Toward a New Assessment of the Environmental Impacts of the Younger Toba Super Eruption

Thursday, 18 December 2014: 12:05 PM
Pradeep N Ranasinghage1,2, Liviu Giosan2, Mahyar Mohtadi3, Camilo Ponton4, Stephan Steinke3, Nilmini Samarasinghe5 and Joel E Johnson6, (1)University of Ruhuna, Oceanography and Marine Geology, Matara, Sri Lanka, (2)Woods Hole Oceanographic Inst, Woods Hole, MA, United States, (3)MARUM - University of Bremen, Bremen, Germany, (4)University of Southern California, Los Angeles, CA, United States, (5)Highlands College, Maharagama, Sri Lanka, (6)University of New Hampshire, Dept. of Earth Sciences, Durham, NH, United States
The Toba super eruption, which occurred at MIS 5a-4 transition in northern Sumatra, is considered as the word largest known explosive volcanic eruption. Ash preserved in marine and terrestrial sediments shows that the dispersal of the Younger Toba Tuff (YTT) extended to 140S in the southern hemisphere, westward as far as 640E, and northeastwards ~1800 km into the South China Sea. The impact of this explosive event on the global and regional climate and the environment in general remains speculative based on models. Our study was undertaken to directly evaluate changes occurred in climate and environment after the eruption.

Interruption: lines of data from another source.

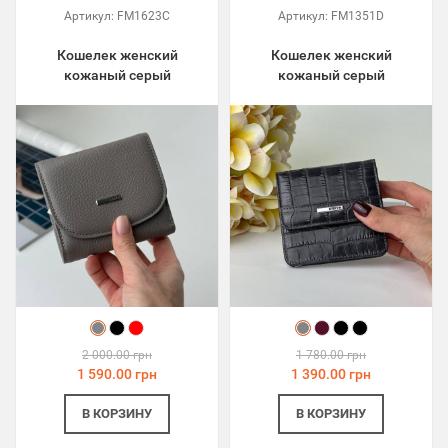
Артикул:
FM1623C
Артикул:
FM1351D
Кошелек женский
Кошелек женский
кожаный серый
кожаный серый
2 000.00 грн
1 780.00 грн
1 590.00 грн
1 390.00 грн
В КОРЗИНУ
В КОРЗИНУ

The YTT layer bearing, top two sections of NGHP 19B 2H sediment core, collected from northern Bay of Bengal, was studied to understand the impacts,. Approximate sedimentation rate of the site during the period was 10 cmkyr-1, Diffuse color reflectance (DSR) spectra, chemical composition of the bulk sediment (XRF), Mg/Ca and δ18O of Globigerinoides ruber were measured at 0.5-2 cm resolutions. Down core variability in Ti/Ca and Fe/Ca ratios and a* and b* color coordinates of sediments, which are proxies for terrestrial input vs productivity, together with SST, calculated with Mg/Ca and δ18O corrected for temperature and ice volume (δ18Osw), suggest climate and environmental changes occurred.

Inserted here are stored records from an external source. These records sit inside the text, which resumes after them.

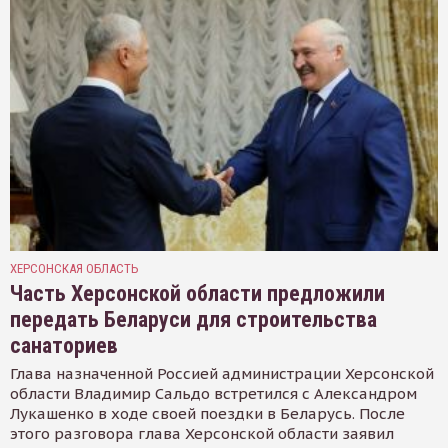
ХЕРСОНСКАЯ ОБЛАСТЬ
Часть Херсонской области предложили
передать Беларуси для строительства
санаториев
Глава назначенной Россией администрации Херсонской
области Владимир Сальдо встретился с Александром
Лукашенко в ходе своей поездки в Беларусь. После
этого разговора глава Херсонской области заявил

Since the Toba event occurred at the beginning of MIS 4 glacial period, only the deviations from the cooling related trend in the proxy records were taken in to account. Decrease in Ti/Ca and Fe/Ca ratios by about 25% after the event indicates either decrease in terrestrial influx due to decrease in precipitation or increased productivity leading to enhanced Ca burial or both. Decreased a* and b* (about 12%) indicates shifting sediment color towards blue and green indicating higher productivity. However, 0.5°C decrease of SST derived from Mg/Ca of G. ruber and about 0.34 (‰) increase of δ18Osw, which indicates saltier conditions, are within the error margins. Therefore, it is reasonable to interpret that there was a short-lived increase in productivity due to increase in nutrient supply. A decrease in rainfall intensity could also be plausible. Future work will test the reaction of the continental ecosystem to the Toba eruption.